Since the field names in the schema come from users of our library, and I'm personally very aware of JS utf-16 string issues, I hoped the standard library would have a capitalize operation so I wouldn't have to deal with this. Searching for that lead me to https://stackoverflow.com/questions/1026069/how-do-i-make-the-first-letter-of-a-string-uppercase-in-javascript which I immediately realized was incorrect. I then wrote my own implementation without the bug (including tests covering that case), and wondered if possibly TypeScript had the same bug in their version.

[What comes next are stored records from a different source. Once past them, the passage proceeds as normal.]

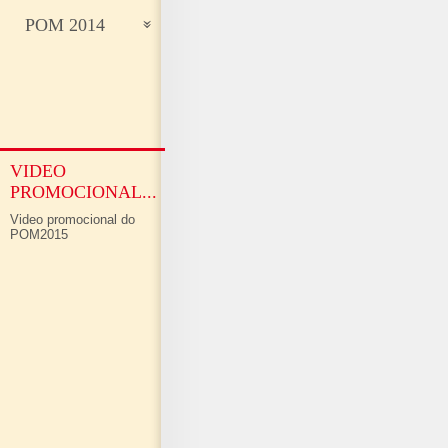
POM 2014
VIDEO
PROMOCIONAL...
Video promocional do
POM2015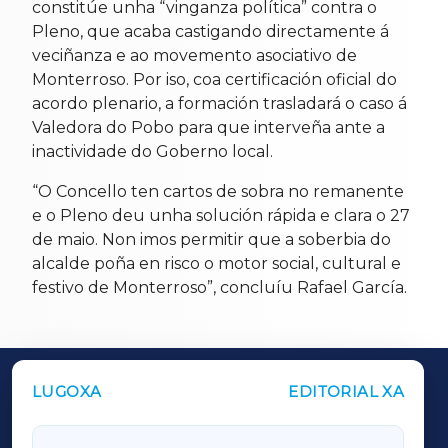
constitúe unha “vinganza política” contra o
Pleno, que acaba castigando directamente á
veciñanza e ao movemento asociativo de
Monterroso. Por iso, coa certificación oficial do
acordo plenario, a formación trasladará o caso á
Valedora do Pobo para que interveña ante a
inactividade do Goberno local.
“O Concello ten cartos de sobra no remanente
e o Pleno deu unha solución rápida e clara o 27
de maio. Non imos permitir que a soberbia do
alcalde poña en risco o motor social, cultural e
festivo de Monterroso”, concluíu Rafael García.
LUGOXA
EDITORIAL XA
OUTROS PERIÓDICOS
GALICIAXA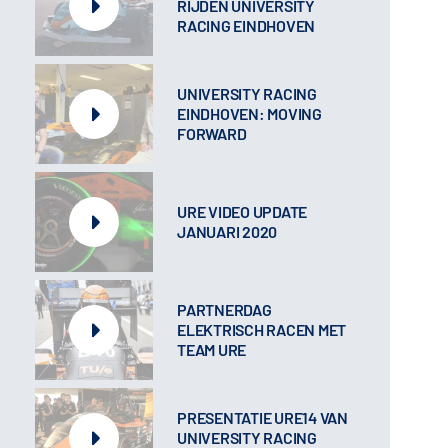
RIJDEN UNIVERSITY
RACING EINDHOVEN
UNIVERSITY RACING
EINDHOVEN: MOVING
FORWARD
URE VIDEO UPDATE
JANUARI 2020
PARTNERDAG
ELEKTRISCH RACEN MET
TEAM URE
PRESENTATIE URE14 VAN
UNIVERSITY RACING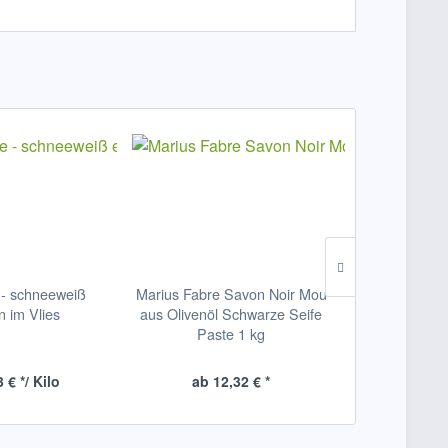
 - schneeweiß
Marius Fabre Savon Noir Mou
Damen-Le
in im Vlies
aus Olivenöl Schwarze Seife
Schurwolle
Paste 1 kg
G
 € */ Kilo
ab 12,32 € *
ab 5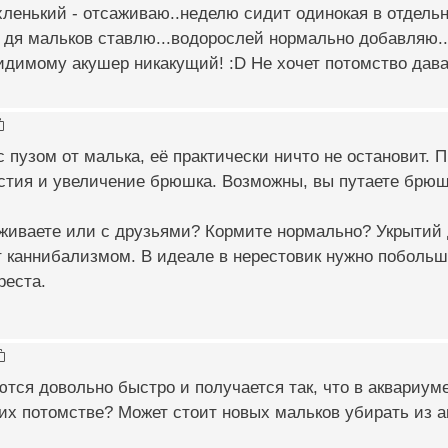
хленький - отсаживаю..неделю сидит одинокая в отдельно
 дя мальков ставлю...водорослей нормально добавляю..
идимому акушер никакущий! :D Не хочет потомство давать
с пузом от малька, её практически ничто не остановит. П
рстия и увеличение брюшка. Возможны, вы путаете брю
живаете или с друзьями? Кормите нормально? Укрытий д
 каннибализмом. В идеале в нерестовик нужно побольше
реста.
тся довольно быстро и получается так, что в аквариуме
их потомстве? Может стоит новых мальков убирать из 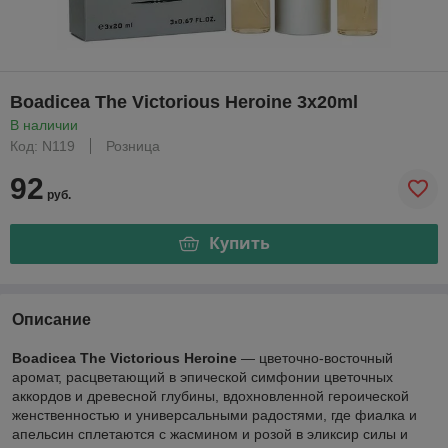
Boadicea The Victorious Heroine 3x20ml
В наличии
Код: N119
Розница
92
руб.
Купить
Описание
Boadicea The Victorious Heroine
— цветочно-восточный
аромат, расцветающий в эпической симфонии цветочных
аккордов и древесной глубины, вдохновленной героической
женственностью и универсальными радостями, где фиалка и
апельсин сплетаются с жасмином и розой в эликсир силы и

I checked and found that it did.

Since my implementation is correct (as far as I can tell anyway), and does not match TypeScript's behavior, a user of our Schema system that started a field name with a lowercase character that is two utf-16 code points would get incorrect type information for the generated API. As our library is still in the alpha stage and all our schema are in English, we absolutely haven't hit this, but its possible that we could some day.